Mature males are present in different periods of the year: on Ko Phuket in September and October (two were collected mature in late September, one matured in early October), on Ko Tarutao in March and April (maturation in captivity) and on Ko Siray in late May (collected mature).

Females from Ko Phuket moulted twice per year, in April/ May and again in October; a female from Ko Siray in mid- December; females from Ko Tarutao in January, April, June and October; a female from Pulau Langkawi in mid-April (observations in captivity).

In late September 1997 four females with egg sacs and one with newly hatched spiderlings were collected on Ko Phuket. Egg sacs were lenticular, about 8 mm long and 6 mm wide, attached along their narrow side (for ca. 3 mm) to the ceiling of the maternal nest ( Fig. 15 View Figs ). One egg sac contained 40 first instar juveniles (white, immobile) with the cast egg membranes between their legs; in another egg sac 21 first instar juveniles and an unfertilised egg (1.4 mm in diameter) were found. The remaining two egg sacs were devoured by the females during transport from the forest. In late May 2003 two females were seen with well-developed (at least third instar), very active juveniles (in one case 18 spiderlings counted) in their nests on Ko Siray.

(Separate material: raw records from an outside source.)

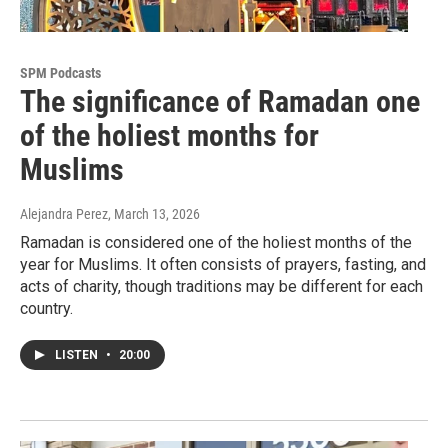
SPM Podcasts
The significance of Ramadan one
of the holiest months for
Muslims
Alejandra Perez
, March 13, 2026
Ramadan is considered one of the holiest months of the
year for Muslims. It often consists of prayers, fasting, and
acts of charity, though traditions may be different for each
country.
LISTEN
•
20:00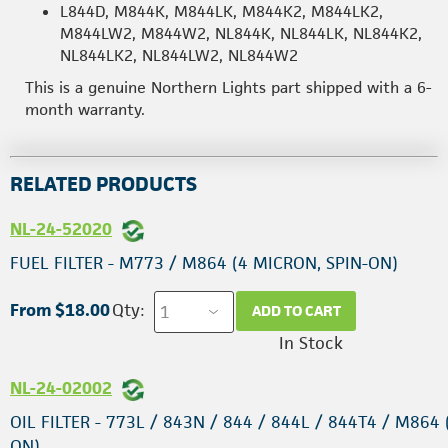
L844D, M844K, M844LK, M844K2, M844LK2,
M844LW2, M844W2, NL844K, NL844LK, NL844K2,
NL844LK2, NL844LW2, NL844W2
This is a genuine Northern Lights part shipped with a 6-
month warranty.
RELATED PRODUCTS
NL-24-52020
FUEL FILTER - M773 / M864 (4 MICRON, SPIN-ON)
From $18.00
Qty:
ADD TO CART
In Stock
NL-24-02002
OIL FILTER - 773L / 843N / 844 / 844L / 844T4 / M864 
ON)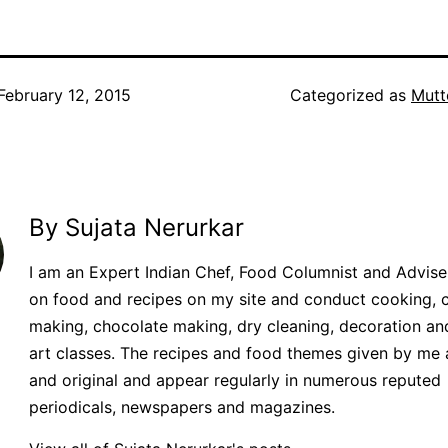
February 12, 2015
Categorized as
Mutt
By Sujata Nerurkar
I am an Expert Indian Chef, Food Columnist and Adviser.
on food and recipes on my site and conduct cooking, 
making, chocolate making, dry cleaning, decoration an
art classes. The recipes and food themes given by me 
and original and appear regularly in numerous reputed
periodicals, newspapers and magazines.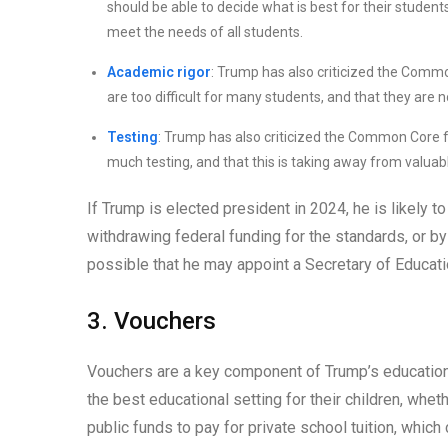
should be able to decide what is best for their studen
meet the needs of all students.
Academic rigor
: Trump has also criticized the Commo
are too difficult for many students, and that they are n
Testing
: Trump has also criticized the Common Core fo
much testing, and that this is taking away from valuabl
If Trump is elected president in 2024, he is likely 
withdrawing federal funding for the standards, or by
possible that he may appoint a Secretary of Educa
3. Vouchers
Vouchers are a key component of Trump’s education 
the best educational setting for their children, whe
public funds to pay for private school tuition, which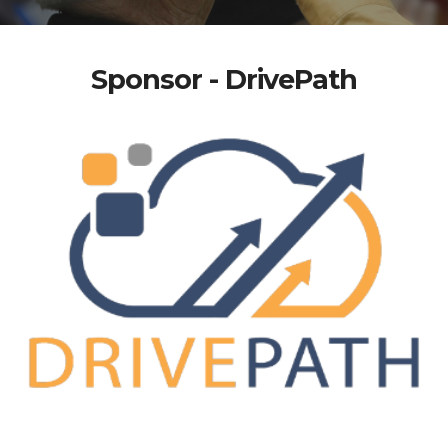
Sponsor - DrivePath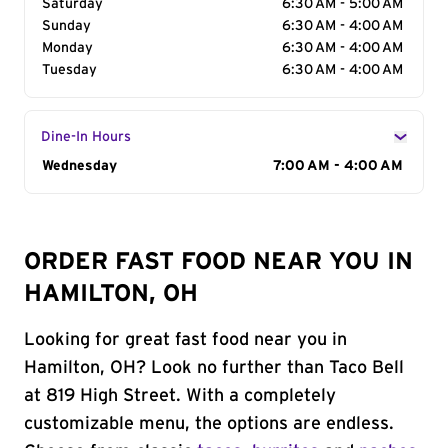
Saturday
6:30 AM - 5:00 AM
Sunday
6:30 AM - 4:00 AM
Monday
6:30 AM - 4:00 AM
Tuesday
6:30 AM - 4:00 AM
Dine-In Hours
Day of the Week
Wednesday
Hours
7:00 AM - 4:00 AM
ORDER FAST FOOD NEAR YOU IN
HAMILTON, OH
Looking for great fast food near you in
Hamilton, OH? Look no further than Taco Bell
at 819 High Street. With a completely
customizable menu, the options are endless.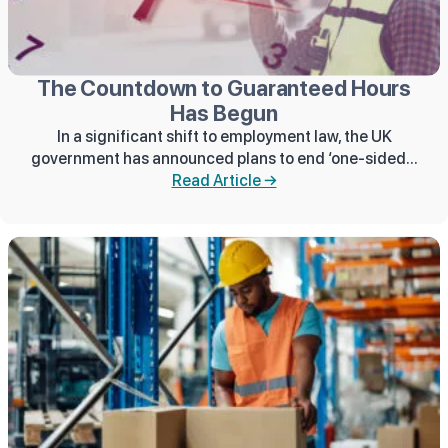
The Countdown to Guaranteed Hours
Has Begun
In a significant shift to employment law, the UK
government has announced plans to end ‘one-sided...
Read Article →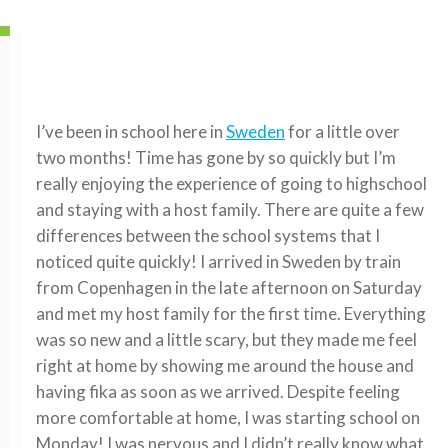
I’ve been in school here in
Sweden
for a little over
two months! Time has gone by so quickly but I’m
really enjoying the experience of going to highschool
and staying with a host family. There are quite a few
differences between the school systems that I
noticed quite quickly! I arrived in Sweden by train
from Copenhagen in the late afternoon on Saturday
and met my host family for the first time. Everything
was so new and a little scary, but they made me feel
right at home by showing me around the house and
having fika as soon as we arrived. Despite feeling
more comfortable at home, I was starting school on
Monday! I was nervous and I didn’t really know what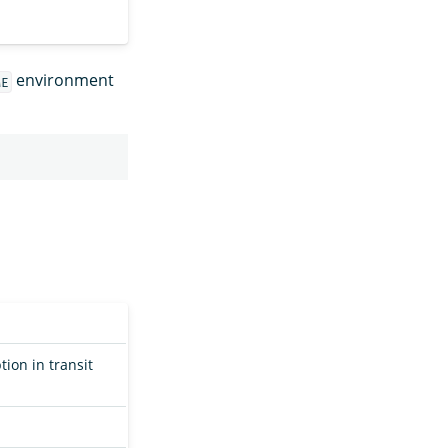
environment
ME
on in transit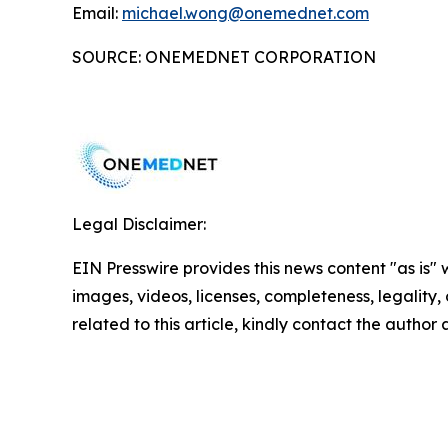
Email:
michael.wong@onemednet.com
SOURCE: ONEMEDNET CORPORATION
Legal Disclaimer:
EIN Presswire provides this news content "as is" 
images, videos, licenses, completeness, legality, o
related to this article, kindly contact the author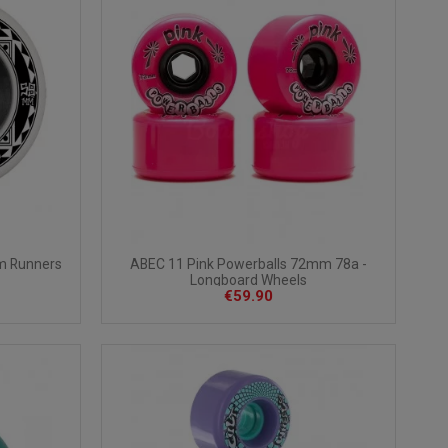
m Runners
ABEC 11 Pink Powerballs 72mm 78a -
Longboard Wheels
€59.90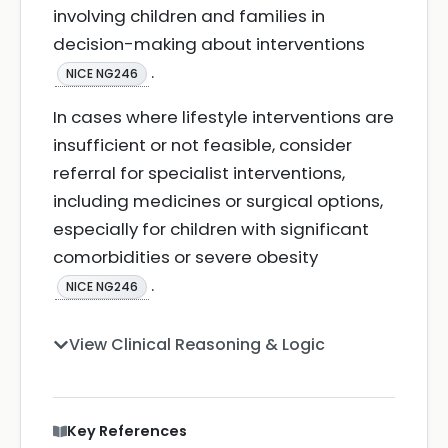
involving children and families in
decision-making about interventions
.
NICE NG246
In cases where lifestyle interventions are
insufficient or not feasible, consider
referral for specialist interventions,
including medicines or surgical options,
especially for children with significant
comorbidities or severe obesity
.
NICE NG246
View Clinical Reasoning & Logic
Key References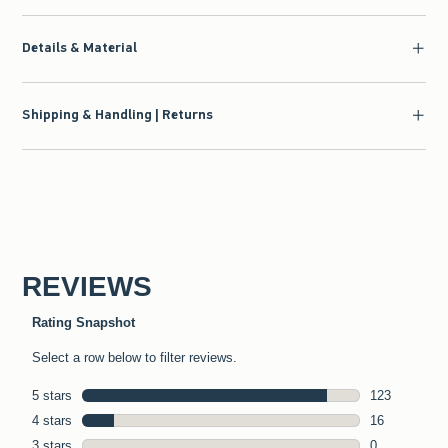
Details & Material
Shipping & Handling | Returns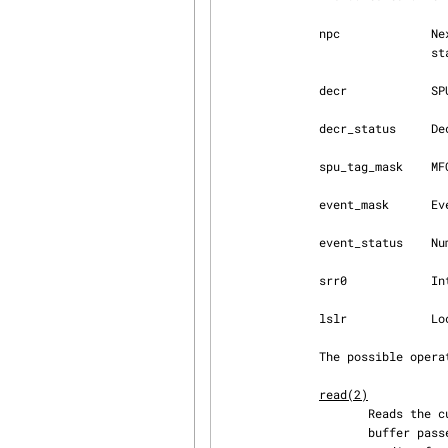
              npc             Next Program Counter - valid only when the SPU is in a stopped

                              state.

              decr            SPU Decrementer

              decr_status     Decrementer Status

              spu_tag_mask    MFC tag mask for SPU DMA

              event_mask      Event mask for SPU interrupts

              event_status    Number of SPU events pending (read-only)

              srr0            Interrupt Return address register

              lslr            Local Store Limit Register

              The possible operations on these files are:

read(2)
                     Reads the current register value.  If the register value is larger than the

                     b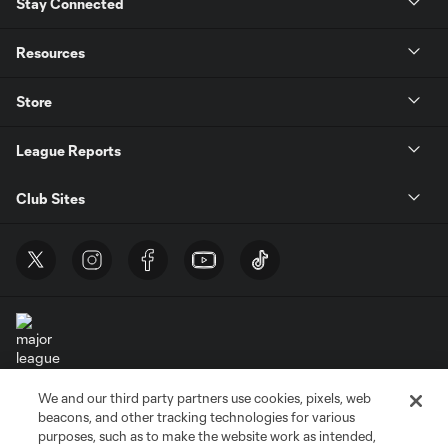
Stay Connected
Resources
Store
League Reports
Club Sites
We and our third party partners use cookies, pixels, web
Terms of Service
Privacy Policy
beacons, and other tracking technologies for various
Do Not Sell or Share My Personal Information
Cookies Settings
purposes, such as to make the website work as intended,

The presence of mature males at different times of the year suggests two mating periods [as also observed for the diplurid spider Phyxioschema suthepium Raven & Schwendinger in northern Thailand (Raven & Schwendinger, 1989: 59)]: 1) March to May and 2) September to October. Spiderlings observed in late May presumably resulted from matings in the first period, egg sacs and spiderlings collected in late September from those in the second period. It remains possible, however, that there is no limited reproductive period and that mating and egg laying actually take place all the year round.